# Completely upset



## Enchilada (May 29, 2014)

After being together a year and a half my boyfriend broke up with me saying he "felt" like moving to another city. Now I'm stuck with a horrible position, having to re home my 3 rats, because my parents are utterly against my rats coming home with me. I lost my house, the love of my life, and now I'm about to lose my pets and I feel so empty. I raised them from babies and I just dont know what to do. I dont know anyone else responsible enough to handle taking care of them. 
At the same time I cant imaging giving away my babies to someone else, and not having them in my life. Everything has spiraled out of control in a matter of two weeks and I just dont know what I'm going to do.


----------



## JAnimal (Jul 23, 2014)

First off take a deep breath. What just happened is life. Are you completely sure that you know no one who can take them for a little while. Maybe you could post on the forum and see if anyone near you can foster them. If you do have to regome them to someone you don't know make sure they are completely committed and that they know what they are doing.
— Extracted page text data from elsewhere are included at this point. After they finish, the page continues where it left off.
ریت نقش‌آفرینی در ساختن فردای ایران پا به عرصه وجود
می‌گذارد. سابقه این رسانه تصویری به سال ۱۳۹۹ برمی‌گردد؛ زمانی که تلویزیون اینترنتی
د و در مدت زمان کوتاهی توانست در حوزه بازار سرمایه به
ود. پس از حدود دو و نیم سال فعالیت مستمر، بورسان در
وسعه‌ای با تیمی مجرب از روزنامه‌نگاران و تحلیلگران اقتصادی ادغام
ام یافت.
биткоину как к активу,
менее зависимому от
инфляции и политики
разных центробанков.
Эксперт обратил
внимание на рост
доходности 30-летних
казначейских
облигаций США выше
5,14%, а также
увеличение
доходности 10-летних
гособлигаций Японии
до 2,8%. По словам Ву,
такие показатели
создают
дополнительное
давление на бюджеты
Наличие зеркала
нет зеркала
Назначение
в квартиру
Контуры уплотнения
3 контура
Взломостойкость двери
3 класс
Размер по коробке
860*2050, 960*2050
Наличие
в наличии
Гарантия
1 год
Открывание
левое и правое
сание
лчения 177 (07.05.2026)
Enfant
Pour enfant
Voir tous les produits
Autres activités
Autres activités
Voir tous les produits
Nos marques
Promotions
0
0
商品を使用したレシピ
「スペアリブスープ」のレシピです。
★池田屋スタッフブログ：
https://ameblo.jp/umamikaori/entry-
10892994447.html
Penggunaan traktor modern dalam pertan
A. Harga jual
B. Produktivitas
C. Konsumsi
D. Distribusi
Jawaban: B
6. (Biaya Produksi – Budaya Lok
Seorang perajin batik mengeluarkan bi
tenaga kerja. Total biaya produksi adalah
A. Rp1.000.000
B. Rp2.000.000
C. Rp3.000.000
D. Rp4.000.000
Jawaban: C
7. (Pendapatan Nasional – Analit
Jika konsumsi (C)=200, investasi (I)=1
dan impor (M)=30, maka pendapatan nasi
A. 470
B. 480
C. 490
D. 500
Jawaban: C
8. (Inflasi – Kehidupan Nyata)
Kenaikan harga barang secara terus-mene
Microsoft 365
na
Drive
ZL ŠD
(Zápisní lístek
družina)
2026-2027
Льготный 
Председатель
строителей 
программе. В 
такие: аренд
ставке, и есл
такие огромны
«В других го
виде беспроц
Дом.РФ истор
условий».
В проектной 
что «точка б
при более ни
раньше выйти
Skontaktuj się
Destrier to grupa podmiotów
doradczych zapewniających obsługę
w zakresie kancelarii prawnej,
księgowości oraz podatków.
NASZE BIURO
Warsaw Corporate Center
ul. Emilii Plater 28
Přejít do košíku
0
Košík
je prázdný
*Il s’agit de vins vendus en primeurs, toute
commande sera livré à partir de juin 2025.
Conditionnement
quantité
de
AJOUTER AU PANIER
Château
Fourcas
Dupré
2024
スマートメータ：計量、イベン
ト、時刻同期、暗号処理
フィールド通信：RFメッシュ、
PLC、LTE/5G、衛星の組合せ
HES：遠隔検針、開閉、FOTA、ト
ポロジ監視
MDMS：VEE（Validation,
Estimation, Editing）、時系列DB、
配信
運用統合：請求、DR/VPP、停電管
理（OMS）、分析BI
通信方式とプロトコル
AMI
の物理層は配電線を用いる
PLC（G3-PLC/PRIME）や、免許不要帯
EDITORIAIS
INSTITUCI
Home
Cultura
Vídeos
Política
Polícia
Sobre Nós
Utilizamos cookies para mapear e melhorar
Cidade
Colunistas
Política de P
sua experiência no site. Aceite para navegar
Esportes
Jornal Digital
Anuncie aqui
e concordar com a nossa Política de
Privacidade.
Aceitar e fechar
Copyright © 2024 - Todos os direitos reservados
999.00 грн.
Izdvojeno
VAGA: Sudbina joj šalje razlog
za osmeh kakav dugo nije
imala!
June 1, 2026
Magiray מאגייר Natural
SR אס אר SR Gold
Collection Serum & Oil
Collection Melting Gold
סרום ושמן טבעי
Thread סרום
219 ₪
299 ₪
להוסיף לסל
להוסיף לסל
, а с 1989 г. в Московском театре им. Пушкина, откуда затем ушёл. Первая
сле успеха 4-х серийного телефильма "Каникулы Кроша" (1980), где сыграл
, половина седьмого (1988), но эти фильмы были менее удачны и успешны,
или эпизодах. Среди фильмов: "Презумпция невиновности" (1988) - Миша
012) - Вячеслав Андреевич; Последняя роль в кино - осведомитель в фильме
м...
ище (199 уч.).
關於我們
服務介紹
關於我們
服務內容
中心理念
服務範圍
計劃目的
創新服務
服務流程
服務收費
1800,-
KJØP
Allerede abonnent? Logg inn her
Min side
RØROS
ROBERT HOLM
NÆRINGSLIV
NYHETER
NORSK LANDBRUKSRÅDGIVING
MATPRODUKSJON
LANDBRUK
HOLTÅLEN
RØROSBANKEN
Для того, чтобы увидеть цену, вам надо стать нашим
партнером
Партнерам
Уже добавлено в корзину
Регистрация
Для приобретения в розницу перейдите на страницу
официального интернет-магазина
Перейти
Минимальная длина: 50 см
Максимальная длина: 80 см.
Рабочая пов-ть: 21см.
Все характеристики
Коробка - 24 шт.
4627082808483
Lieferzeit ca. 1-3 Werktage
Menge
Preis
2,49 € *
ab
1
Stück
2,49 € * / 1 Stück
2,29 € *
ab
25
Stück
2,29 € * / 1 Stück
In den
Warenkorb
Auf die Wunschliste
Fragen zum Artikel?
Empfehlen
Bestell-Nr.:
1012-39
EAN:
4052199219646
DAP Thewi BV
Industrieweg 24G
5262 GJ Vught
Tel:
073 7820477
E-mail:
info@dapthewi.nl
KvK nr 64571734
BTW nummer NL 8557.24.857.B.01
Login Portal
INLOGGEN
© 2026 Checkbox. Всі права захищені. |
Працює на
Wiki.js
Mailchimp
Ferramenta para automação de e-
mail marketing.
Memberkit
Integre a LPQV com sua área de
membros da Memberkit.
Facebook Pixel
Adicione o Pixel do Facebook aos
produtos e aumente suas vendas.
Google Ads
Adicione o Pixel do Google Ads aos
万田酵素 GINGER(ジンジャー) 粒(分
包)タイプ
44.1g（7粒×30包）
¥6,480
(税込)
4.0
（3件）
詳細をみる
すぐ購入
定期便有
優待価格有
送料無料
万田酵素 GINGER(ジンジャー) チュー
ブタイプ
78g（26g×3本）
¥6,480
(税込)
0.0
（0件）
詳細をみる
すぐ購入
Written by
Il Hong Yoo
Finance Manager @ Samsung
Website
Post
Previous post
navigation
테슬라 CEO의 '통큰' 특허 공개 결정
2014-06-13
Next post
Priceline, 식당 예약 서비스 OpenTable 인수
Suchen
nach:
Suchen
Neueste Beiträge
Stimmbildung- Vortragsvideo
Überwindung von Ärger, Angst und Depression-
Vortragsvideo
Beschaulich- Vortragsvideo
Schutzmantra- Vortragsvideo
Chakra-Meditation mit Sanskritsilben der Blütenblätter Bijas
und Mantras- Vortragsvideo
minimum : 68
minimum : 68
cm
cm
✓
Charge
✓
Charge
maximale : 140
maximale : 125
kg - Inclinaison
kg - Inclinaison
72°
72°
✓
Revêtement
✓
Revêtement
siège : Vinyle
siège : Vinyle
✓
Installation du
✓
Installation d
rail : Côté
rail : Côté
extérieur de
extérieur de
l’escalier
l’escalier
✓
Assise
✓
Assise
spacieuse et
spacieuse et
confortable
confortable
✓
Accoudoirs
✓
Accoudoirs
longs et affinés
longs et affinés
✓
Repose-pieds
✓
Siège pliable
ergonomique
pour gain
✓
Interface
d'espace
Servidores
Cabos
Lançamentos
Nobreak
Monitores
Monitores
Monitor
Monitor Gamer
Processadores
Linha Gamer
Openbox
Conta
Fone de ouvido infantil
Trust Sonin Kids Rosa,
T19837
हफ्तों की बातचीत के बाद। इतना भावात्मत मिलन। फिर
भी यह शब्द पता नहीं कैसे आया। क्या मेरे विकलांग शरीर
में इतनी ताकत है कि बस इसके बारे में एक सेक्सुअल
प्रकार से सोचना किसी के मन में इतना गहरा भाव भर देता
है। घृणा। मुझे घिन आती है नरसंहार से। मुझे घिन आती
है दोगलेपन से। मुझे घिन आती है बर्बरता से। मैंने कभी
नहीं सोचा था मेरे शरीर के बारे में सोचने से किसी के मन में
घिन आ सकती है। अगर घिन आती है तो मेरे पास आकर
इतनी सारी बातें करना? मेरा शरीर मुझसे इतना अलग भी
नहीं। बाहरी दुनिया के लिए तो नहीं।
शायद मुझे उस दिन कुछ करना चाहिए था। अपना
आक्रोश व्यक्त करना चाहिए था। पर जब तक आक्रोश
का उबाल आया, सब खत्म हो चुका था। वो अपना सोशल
You have the right to say no.


----------



## Fraido (Oct 1, 2014)

I'm sorry you're going through this! I can't even imagine.. I hope things work out for you and you can be happy again soon.


----------



## doctorowl (Sep 2, 2015)

Is your boyfriend... or I guess now, ex boyfriend  ... willing to at least be reasonable? I mean, if he knows that he's turning your entire life upside down right now, AND putting the rats in danger, can you get him to understand this? Maybe he can wait until you have a chance to get things sorted out? You were with him for a year and a half. Wouldn't it be odd for him to just suddenly be a jerk and not give a crap what happens to you and your rats?  I don't know the details of the break up, if you guys are fighting, but you should really talk to him. Maybe you can work something out. He shouldn't hate you so much that he leaves you twisting in the wind like this.


----------